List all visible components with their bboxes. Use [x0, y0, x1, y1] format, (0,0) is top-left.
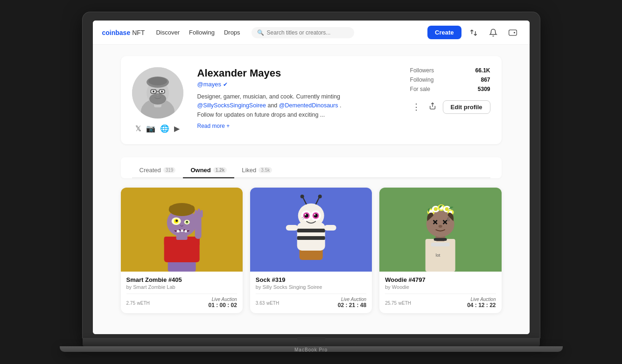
more-options-button[interactable]: ⋮: [410, 100, 422, 114]
youtube-icon[interactable]: ▶: [174, 124, 180, 133]
svg-point-28: [175, 220, 178, 222]
nft-card-sock[interactable]: Sock #319 by Silly Socks Singing Soiree …: [250, 188, 372, 313]
nft-grid: Smart Zombie #405 by Smart Zombie Lab 2.…: [121, 188, 502, 313]
svg-rect-38: [197, 209, 200, 218]
svg-point-25: [168, 203, 195, 216]
search-input[interactable]: [267, 29, 349, 36]
laptop-notch: [297, 337, 325, 341]
share-button[interactable]: [427, 100, 438, 114]
brand-logo[interactable]: coinbase NFT: [102, 29, 145, 36]
forsale-label: For sale: [410, 86, 430, 92]
brand-coinbase: coinbase: [102, 29, 131, 36]
svg-point-1: [514, 32, 515, 33]
nft-title-zombie: Smart Zombie #405: [126, 276, 237, 283]
read-more-button[interactable]: Read more +: [197, 123, 230, 129]
tab-liked[interactable]: Liked 3.5k: [234, 163, 280, 178]
stat-forsale: For sale 5309: [410, 86, 490, 92]
nft-creator-sock: by Silly Socks Singing Soiree: [256, 284, 366, 290]
svg-point-57: [314, 214, 315, 216]
nft-creator-zombie: by Smart Zombie Lab: [126, 284, 237, 290]
followers-label: Followers: [410, 67, 434, 74]
profile-section: 𝕏 📷 🌐 ▶ Alexander Mayes @mayes ✔: [121, 56, 502, 144]
notifications-icon-button[interactable]: [486, 25, 501, 40]
nav-discover[interactable]: Discover: [156, 29, 180, 36]
woodie-artwork: lot: [379, 188, 501, 272]
nft-card-info-woodie: Woodie #4797 by Woodie 25.75 wETH Live A…: [379, 272, 501, 313]
following-value: 867: [481, 77, 490, 83]
profile-stats: Followers 66.1K Following 867 For sale 5…: [410, 67, 490, 133]
bio-link-1[interactable]: @SillySocksSingingSoiree: [197, 102, 266, 109]
navbar-right: Create: [427, 25, 520, 40]
website-icon[interactable]: 🌐: [160, 124, 169, 133]
nav-drops[interactable]: Drops: [224, 29, 240, 36]
nft-card-woodie[interactable]: lot: [379, 188, 501, 313]
nft-image-sock: [250, 188, 372, 272]
edit-profile-button[interactable]: Edit profile: [443, 100, 490, 114]
nft-footer-woodie: 25.75 wETH Live Auction 04 : 12 : 22: [385, 294, 496, 308]
profile-bio: Designer, gamer, musician, and cook. Cur…: [197, 92, 393, 119]
tab-created-badge: 319: [163, 167, 176, 173]
profile-handle: @mayes ✔: [197, 81, 396, 88]
svg-point-71: [434, 207, 438, 211]
instagram-icon[interactable]: 📷: [146, 124, 155, 133]
twitter-icon[interactable]: 𝕏: [135, 124, 141, 133]
svg-text:lot: lot: [436, 253, 440, 258]
auction-label-woodie: Live Auction: [467, 297, 496, 302]
svg-point-12: [153, 91, 154, 92]
tab-created[interactable]: Created 319: [132, 163, 183, 178]
nft-price-woodie: 25.75 wETH: [385, 299, 411, 306]
svg-rect-37: [195, 210, 197, 218]
tab-owned[interactable]: Owned 1.2k: [183, 163, 234, 178]
svg-rect-35: [195, 216, 201, 239]
bio-link-2[interactable]: @DementedDinosaurs: [279, 102, 338, 109]
tabs-row: Created 319 Owned 1.2k Liked 3.5k: [132, 163, 490, 178]
social-icons: 𝕏 📷 🌐 ▶: [132, 124, 183, 133]
transfer-icon: [469, 28, 478, 37]
share-icon: [429, 102, 436, 110]
svg-point-31: [186, 221, 188, 223]
nft-card-zombie[interactable]: Smart Zombie #405 by Smart Zombie Lab 2.…: [121, 188, 243, 313]
nft-timer-woodie: 04 : 12 : 22: [467, 302, 496, 308]
svg-rect-32: [176, 230, 179, 232]
nft-image-woodie: lot: [379, 188, 501, 272]
laptop-wrapper: coinbase NFT Discover Following Drops 🔍 …: [83, 12, 540, 352]
search-icon: 🔍: [257, 29, 264, 36]
transfer-icon-button[interactable]: [466, 25, 481, 40]
laptop-bottom: [83, 338, 540, 346]
laptop-bezel: coinbase NFT Discover Following Drops 🔍 …: [83, 12, 540, 338]
tabs-section: Created 319 Owned 1.2k Liked 3.5k: [121, 157, 502, 178]
svg-point-75: [445, 207, 449, 211]
nft-footer-sock: 3.63 wETH Live Auction 02 : 21 : 48: [256, 294, 366, 308]
wallet-icon-button[interactable]: [505, 25, 520, 40]
auction-label-sock: Live Auction: [338, 297, 366, 302]
screen-inner: coinbase NFT Discover Following Drops 🔍 …: [93, 21, 530, 334]
nav-links: Discover Following Drops: [156, 29, 240, 36]
auction-label-zombie: Live Auction: [208, 297, 237, 302]
tab-liked-badge: 3.5k: [259, 167, 272, 173]
avatar-image: [132, 67, 183, 119]
svg-rect-34: [184, 230, 187, 232]
nft-timer-sock: 02 : 21 : 48: [338, 302, 366, 308]
nft-image-zombie: [121, 188, 243, 272]
bio-and: and: [267, 102, 279, 109]
bio-text-1: Designer, gamer, musician, and cook. Cur…: [197, 93, 340, 100]
tab-liked-label: Liked: [242, 167, 256, 174]
nft-title-sock: Sock #319: [256, 276, 366, 283]
svg-rect-83: [434, 238, 447, 241]
navbar: coinbase NFT Discover Following Drops 🔍 …: [93, 21, 530, 45]
handle-text: @mayes: [197, 81, 222, 88]
followers-value: 66.1K: [475, 67, 490, 74]
search-bar[interactable]: 🔍: [252, 27, 354, 38]
nav-following[interactable]: Following: [189, 29, 215, 36]
stat-followers: Followers 66.1K: [410, 67, 490, 74]
bio-text-2: .: [340, 102, 341, 109]
nft-creator-woodie: by Woodie: [385, 284, 496, 290]
svg-rect-0: [509, 30, 517, 35]
laptop-base: MacBook Pro: [60, 346, 563, 352]
create-button[interactable]: Create: [427, 26, 461, 39]
brand-nft: NFT: [132, 29, 145, 36]
forsale-value: 5309: [478, 86, 490, 92]
svg-rect-61: [324, 225, 336, 231]
profile-avatar: [132, 67, 183, 119]
svg-point-49: [318, 195, 321, 198]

————————

### [What to work on]
The whole listing above must be returned exactly as written, with no pictures carried over.

### [Exercise response]
List all visible components with their bboxes. Use [x0, y0, x1, y1] format, (0,0) is top-left.
more-options-button[interactable]: ⋮: [410, 100, 422, 114]
youtube-icon[interactable]: ▶: [174, 124, 180, 133]
svg-point-28: [175, 220, 178, 222]
nft-card-sock[interactable]: Sock #319 by Silly Socks Singing Soiree …: [250, 188, 372, 313]
nft-grid: Smart Zombie #405 by Smart Zombie Lab 2.…: [121, 188, 502, 313]
svg-rect-38: [197, 209, 200, 218]
svg-point-25: [168, 203, 195, 216]
search-input[interactable]: [267, 29, 349, 36]
laptop-notch: [297, 337, 325, 341]
share-button[interactable]: [427, 100, 438, 114]
brand-logo[interactable]: coinbase NFT: [102, 29, 145, 36]
forsale-label: For sale: [410, 86, 430, 92]
brand-coinbase: coinbase: [102, 29, 131, 36]
svg-point-1: [514, 32, 515, 33]
nft-title-zombie: Smart Zombie #405: [126, 276, 237, 283]
read-more-button[interactable]: Read more +: [197, 123, 230, 129]
tab-liked[interactable]: Liked 3.5k: [234, 163, 280, 178]
stat-forsale: For sale 5309: [410, 86, 490, 92]
nft-creator-sock: by Silly Socks Singing Soiree: [256, 284, 366, 290]
svg-point-57: [314, 214, 315, 216]
nft-creator-zombie: by Smart Zombie Lab: [126, 284, 237, 290]
followers-label: Followers: [410, 67, 434, 74]
profile-section: 𝕏 📷 🌐 ▶ Alexander Mayes @mayes ✔: [121, 56, 502, 144]
notifications-icon-button[interactable]: [486, 25, 501, 40]
nav-discover[interactable]: Discover: [156, 29, 180, 36]
woodie-artwork: lot: [379, 188, 501, 272]
nft-card-info-woodie: Woodie #4797 by Woodie 25.75 wETH Live A…: [379, 272, 501, 313]
following-value: 867: [481, 77, 490, 83]
profile-stats: Followers 66.1K Following 867 For sale 5…: [410, 67, 490, 133]
bio-link-1[interactable]: @SillySocksSingingSoiree: [197, 102, 266, 109]
navbar-right: Create: [427, 25, 520, 40]
website-icon[interactable]: 🌐: [160, 124, 169, 133]
nav-drops[interactable]: Drops: [224, 29, 240, 36]
nft-card-woodie[interactable]: lot: [379, 188, 501, 313]
nft-image-sock: [250, 188, 372, 272]
edit-profile-button[interactable]: Edit profile: [443, 100, 490, 114]
nft-footer-woodie: 25.75 wETH Live Auction 04 : 12 : 22: [385, 294, 496, 308]
profile-bio: Designer, gamer, musician, and cook. Cur…: [197, 92, 393, 119]
tab-created-badge: 319: [163, 167, 176, 173]
profile-handle: @mayes ✔: [197, 81, 396, 88]
svg-point-71: [434, 207, 438, 211]
instagram-icon[interactable]: 📷: [146, 124, 155, 133]
twitter-icon[interactable]: 𝕏: [135, 124, 141, 133]
svg-text:lot: lot: [436, 253, 440, 258]
auction-label-woodie: Live Auction: [467, 297, 496, 302]
svg-point-12: [153, 91, 154, 92]
tab-created[interactable]: Created 319: [132, 163, 183, 178]
nft-price-woodie: 25.75 wETH: [385, 299, 411, 306]
svg-rect-37: [195, 210, 197, 218]
tab-owned[interactable]: Owned 1.2k: [183, 163, 234, 178]
svg-rect-35: [195, 216, 201, 239]
bio-link-2[interactable]: @DementedDinosaurs: [279, 102, 338, 109]
tabs-row: Created 319 Owned 1.2k Liked 3.5k: [132, 163, 490, 178]
social-icons: 𝕏 📷 🌐 ▶: [132, 124, 183, 133]
transfer-icon: [469, 28, 478, 37]
share-icon: [429, 102, 436, 110]
svg-point-31: [186, 221, 188, 223]
nft-card-zombie[interactable]: Smart Zombie #405 by Smart Zombie Lab 2.…: [121, 188, 243, 313]
nft-timer-woodie: 04 : 12 : 22: [467, 302, 496, 308]
svg-rect-32: [176, 230, 179, 232]
nft-image-woodie: lot: [379, 188, 501, 272]
laptop-wrapper: coinbase NFT Discover Following Drops 🔍 …: [83, 12, 540, 352]
search-icon: 🔍: [257, 29, 264, 36]
transfer-icon-button[interactable]: [466, 25, 481, 40]
laptop-bottom: [83, 338, 540, 346]
laptop-bezel: coinbase NFT Discover Following Drops 🔍 …: [83, 12, 540, 338]
tabs-section: Created 319 Owned 1.2k Liked 3.5k: [121, 157, 502, 178]
svg-point-75: [445, 207, 449, 211]
nft-footer-sock: 3.63 wETH Live Auction 02 : 21 : 48: [256, 294, 366, 308]
wallet-icon-button[interactable]: [505, 25, 520, 40]
auction-label-sock: Live Auction: [338, 297, 366, 302]
screen-inner: coinbase NFT Discover Following Drops 🔍 …: [93, 21, 530, 334]
nav-links: Discover Following Drops: [156, 29, 240, 36]
auction-label-zombie: Live Auction: [208, 297, 237, 302]
tab-liked-badge: 3.5k: [259, 167, 272, 173]
avatar-image: [132, 67, 183, 119]
svg-rect-34: [184, 230, 187, 232]
nft-timer-sock: 02 : 21 : 48: [338, 302, 366, 308]
nft-image-zombie: [121, 188, 243, 272]
bio-and: and: [267, 102, 279, 109]
bio-text-1: Designer, gamer, musician, and cook. Cur…: [197, 93, 340, 100]
tab-liked-label: Liked: [242, 167, 256, 174]
nft-title-sock: Sock #319: [256, 276, 366, 283]
svg-rect-83: [434, 238, 447, 241]
navbar: coinbase NFT Discover Following Drops 🔍 …: [93, 21, 530, 45]
handle-text: @mayes: [197, 81, 222, 88]
followers-value: 66.1K: [475, 67, 490, 74]
search-bar[interactable]: 🔍: [252, 27, 354, 38]
nav-following[interactable]: Following: [189, 29, 215, 36]
stat-followers: Followers 66.1K: [410, 67, 490, 74]
bio-text-2: .: [340, 102, 341, 109]
nft-creator-woodie: by Woodie: [385, 284, 496, 290]
svg-rect-0: [509, 30, 517, 35]
laptop-base: MacBook Pro: [60, 346, 563, 352]
create-button[interactable]: Create: [427, 26, 461, 39]
brand-nft: NFT: [132, 29, 145, 36]
forsale-value: 5309: [478, 86, 490, 92]
svg-rect-61: [324, 225, 336, 231]
profile-avatar: [132, 67, 183, 119]
svg-point-49: [318, 195, 321, 198]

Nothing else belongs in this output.